I find the back door open and slip into the empty kitchen, where embers still warm the hearth and the smell of bread fills the air. There are footsteps on the stair and Mrs. Silas appears in her white house gown and robe. I think of Mercy’s hard words about the Silas family and their slave money, and remember the first time I heard Mrs. Silas’s imperious voice speaking to a dressmaker. She was lying then, talking about her daughter Charlotte visiting the Great Lakes when the girl was hidden at home.

“The dress is perfect, Mrs. Gamble. You’re a gifted seamstress,” she says now. She hands me the veiled hat and I begin to secure the pink flowers on it. “Best of all, you’ve made my daughter happy. And I care very much for her happiness.”

She looks tired but otherwise unbowed as she sits like a queen and watches me work.

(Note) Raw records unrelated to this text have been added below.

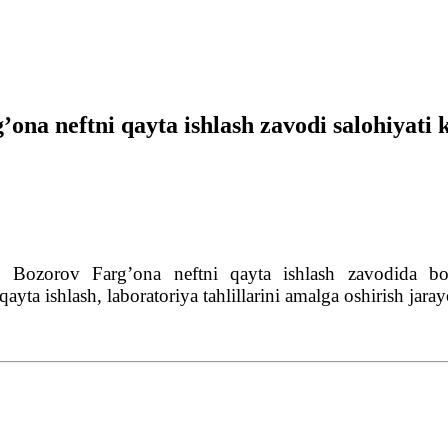
ʼona neftni qayta ishlash zavodi salohiyat
zorov Fargʼona neftni qayta ishlash zavodida boʼli
ayta ishlash, laboratoriya tahlillarini amalga oshirish jaray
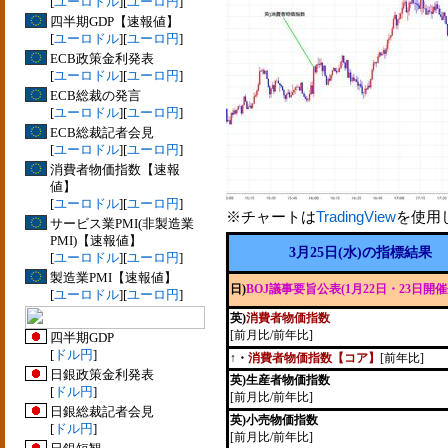
[
ユーロドル
][
ユーロ円
]
四半期GDP【速報値】
[
ユーロドル
][
ユーロ円
]
ECB政策金利発表
[
ユーロドル
][
ユーロ円
]
ECB総裁の発言
[
ユーロドル
][
ユーロ円
]
ECB総裁記者会見
[
ユーロドル
][
ユーロ円
]
消費者物価指数【速報
値】
[
ユーロドル
][
ユーロ円
]
※チャートは
TradingView
を使用
サービス業PMI(非製造業
PMI)【速報値】
3月25日(水)の指標結果
[
ユーロドル
][
ユーロ円
]
製造業PMI【速報値】
日)
BOJ議事要旨公表(1月22日・23日開催
[
ユーロドル
][
ユーロ円
]
英)
消費者物価指数
[前月比/前年比]
四半期GDP
[
ドル円
]
↑・
消費者物価指数【コア】
[前年比]
日銀政策金利発表
英)生産者物価指数
[
ドル円
]
[前月比/前年比]
日銀総裁記者会見
英)小売物価指数
[
ドル円
]
[前月比/前年比]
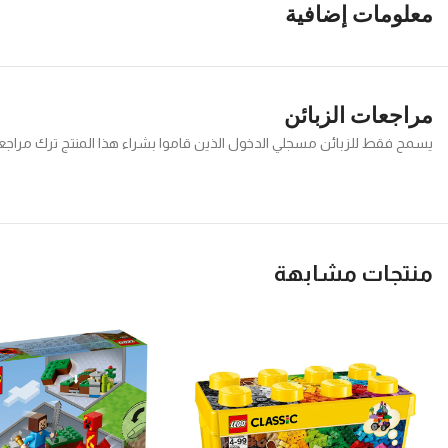
معلومات إضافية
مراجعات الزبائن
يسمح فقط للزبائن مسجلي الدخول الذين قاموا بشراء هذا المنتج ترك مراجع
منتجات مشابهة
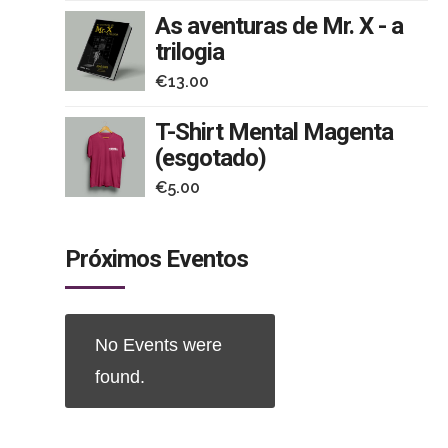
As aventuras de Mr. X - a
trilogia
€
13.00
T-Shirt Mental Magenta
(esgotado)
€
5.00
Próximos Eventos
No Events were
found.
iso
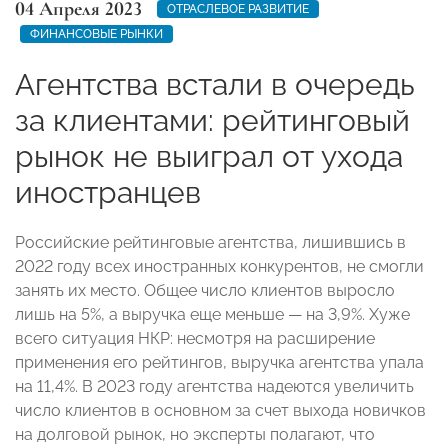
04 Апреля 2023
ОТРАСЛЕВОЕ РАЗВИТИЕ
ФИНАНСОВЫЕ РЫНКИ
Агентства встали в очередь
за клиентами: рейтинговый
рынок не выиграл от ухода
иностранцев
Российские рейтинговые агентства, лишившись в
2022 году всех иностранных конкурентов, не смогли
занять их место. Общее число клиентов выросло
лишь на 5%, а выручка еще меньше — на 3,9%. Хуже
всего ситуация НКР: несмотря на расширение
применения его рейтингов, выручка агентства упала
на 11,4%. В 2023 году агентства надеются увеличить
число клиентов в основном за счет выхода новичков
на долговой рынок, но эксперты полагают, что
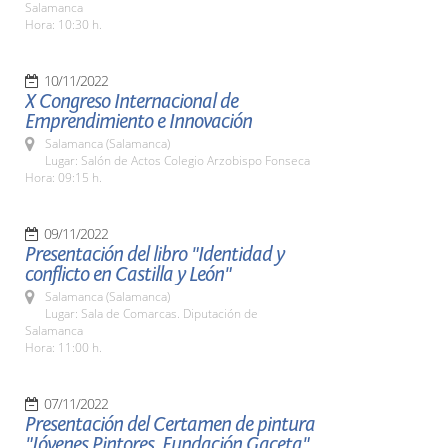
Salamanca
Hora: 10:30 h.
10/11/2022
X Congreso Internacional de
Emprendimiento e Innovación
Salamanca (Salamanca)
Lugar: Salón de Actos Colegio Arzobispo Fonseca
Hora: 09:15 h.
09/11/2022
Presentación del libro "Identidad y
conflicto en Castilla y León"
Salamanca (Salamanca)
Lugar: Sala de Comarcas. Diputación de
Salamanca
Hora: 11:00 h.
07/11/2022
Presentación del Certamen de pintura
"Jóvenes Pintores. Fundación Gaceta"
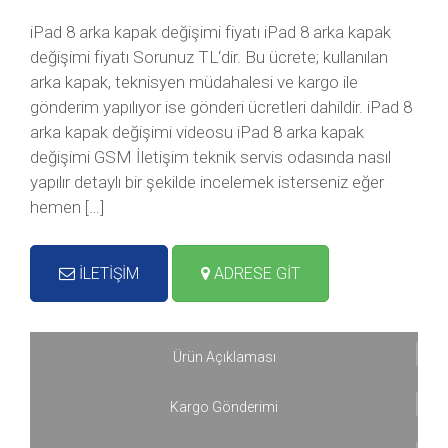
iPad 8 arka kapak değişimi fiyatı iPad 8 arka kapak
değişimi fiyatı Sorunuz TL‘dir. Bu ücrete; kullanılan
arka kapak, teknisyen müdahalesi ve kargo ile
gönderim yapılıyor ise gönderi ücretleri dahildir. iPad 8
arka kapak değişimi videosu iPad 8 arka kapak
değişimi GSM İletişim teknik servis odasında nasıl
yapılır detaylı bir şekilde incelemek isterseniz eğer
hemen […]
İLETİŞİM
ADRESE GİT
Ürün Açıklaması
Kargo Gönderimi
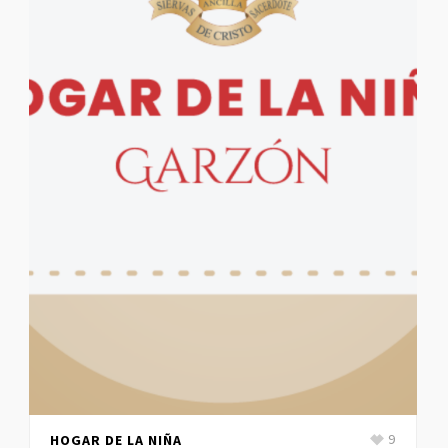
HOGAR DE LA NIÑA
9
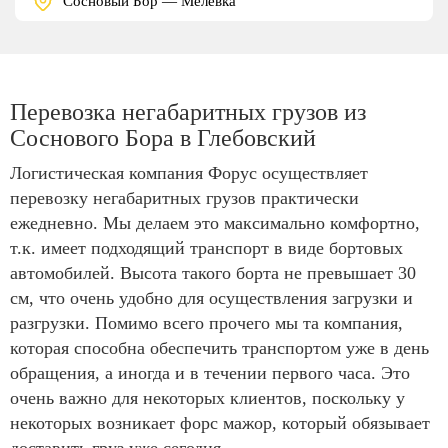
Сосновый Бор — Мелевка
Перевозка негабаритных грузов из
Соснового Бора в Глебовский
Логистическая компания Форус осуществляет
перевозку негабаритных грузов практически
ежедневно. Мы делаем это максимально комфортно,
т.к. имеет подходящий транспорт в виде бортовых
автомобилей. Высота такого борта не превышает 30
см, что очень удобно для осуществления загрузки и
разгрузки. Помимо всего прочего мы та компания,
которая способна обеспечить транспортом уже в день
обращения, а иногда и в течении первого часа. Это
очень важно для некоторых клиентов, поскольку у
некоторых возникает форс мажор, который обязывает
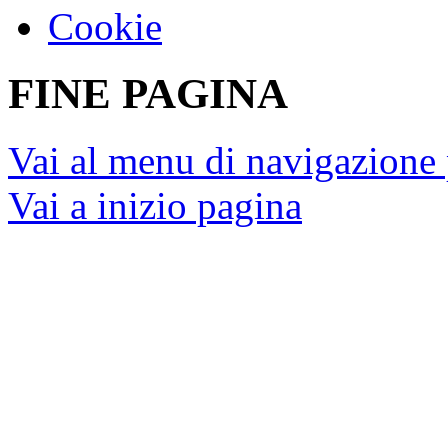
Cookie
FINE PAGINA
Vai al menu di navigazione 
Vai a inizio pagina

“Do you mind living out where you do?” she asks after a while.

I bite off the edge of a pink thread and thread a needle with white.

“I have neighbors nearby,” I say. “I don’t feel alone there.”

“Zeke and Mercy.” She nods. “How do you find them?”

“Find them?”

“Are they reasonable enough? They should be happy now that they’re getting their own Negro church, but you never know what any of them are thinking.”

I feel Mercy’s anger rise in me, and am reminded of the slave catcher and his purpose.

“They’re a fine family,” I say. “Zeke has a wife in Lynn, and Ivy and Abraham are good children.”

“You don’t know what they’re truly like.” I see that imperial tilt to Mrs. Silas’s chin. “We gave them their freedom and they still refuse to move out of my way on the street right here in Salem.”

I didn’t assume that Mrs. Silas was evil just for marrying a man whose father brought slaves across the ocean. But I have a different feeling about her now. While she goes on about how Black folks should show more gratitude, I remember Mercy’s gentle hands as she rubbed the beeswax into Ivy’s temples. I want to tell her that Mercy loves her daughter the same way she loves Charlotte.

“Charlotte needs petticoats and other lady’s items,” Mrs. Silas says, one thought running right into the next. “We’d like you to make them with the same attention to detail that you’ve brought to everything you’ve done for her.”

“I hate to rush my stitching,” I demure. Mrs. Silas may have left behind the subject of Mercy and Zeke, but I’m still stuck on her words. “I have much to do for Mrs. Adams at the shop. You might want to take your order to someone who can put two or three girls to the task.”

“Nonsense,” Mrs. Silas says, and her words become visible, silver and black and shaped like an iron fence. “You have almost two months. I will pay you double.”